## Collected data
[Start of section]
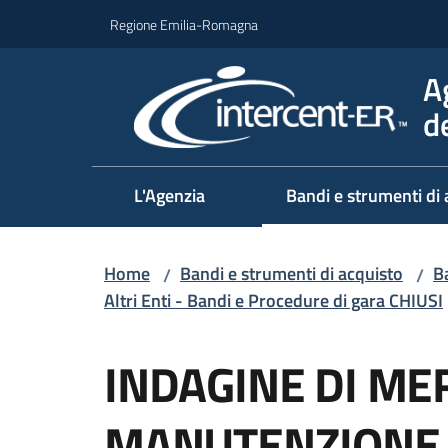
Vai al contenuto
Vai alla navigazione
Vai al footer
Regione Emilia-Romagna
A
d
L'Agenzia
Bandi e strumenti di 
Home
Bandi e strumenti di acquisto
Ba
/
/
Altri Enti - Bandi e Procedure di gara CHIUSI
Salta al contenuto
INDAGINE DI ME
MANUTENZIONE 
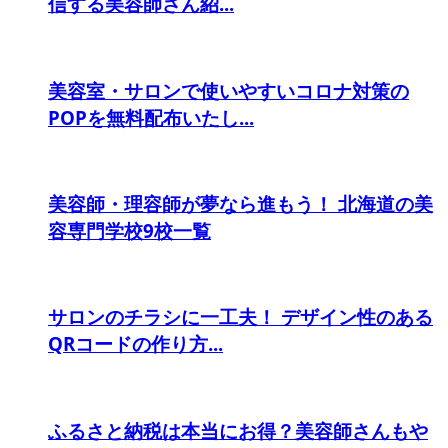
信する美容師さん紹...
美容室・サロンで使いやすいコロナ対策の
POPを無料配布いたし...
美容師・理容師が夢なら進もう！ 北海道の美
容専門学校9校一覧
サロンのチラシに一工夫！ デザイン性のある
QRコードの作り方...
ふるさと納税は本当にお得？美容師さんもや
[End of section]
[Start of section]
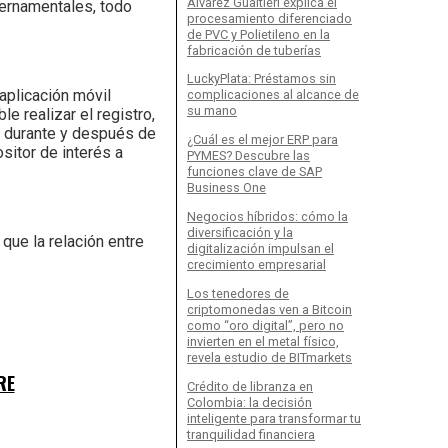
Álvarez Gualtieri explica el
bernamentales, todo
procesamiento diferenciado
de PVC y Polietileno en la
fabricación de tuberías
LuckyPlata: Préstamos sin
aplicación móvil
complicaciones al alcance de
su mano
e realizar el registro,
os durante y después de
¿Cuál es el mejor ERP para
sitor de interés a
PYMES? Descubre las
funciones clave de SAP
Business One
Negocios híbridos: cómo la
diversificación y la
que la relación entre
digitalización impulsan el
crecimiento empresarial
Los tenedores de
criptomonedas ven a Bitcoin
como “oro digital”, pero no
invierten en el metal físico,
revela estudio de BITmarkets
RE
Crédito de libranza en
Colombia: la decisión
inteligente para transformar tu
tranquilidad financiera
[End of section]
## WHAT THIS TASK INVOLVES
From the records above, print exactly the lines that run from the line with "美容室・サロンで使いやすいコロナ対策の" to the line with "ふるさと納税は本当にお得？美容師さんもや", inclusive.

## OUTPUT OF THE TASK
美容室・サロンで使いやすいコロナ対策の
POPを無料配布いたし...
美容師・理容師が夢なら進もう！ 北海道の美
容専門学校9校一覧
サロンのチラシに一工夫！ デザイン性のある
QRコードの作り方...
ふるさと納税は本当にお得？美容師さんもや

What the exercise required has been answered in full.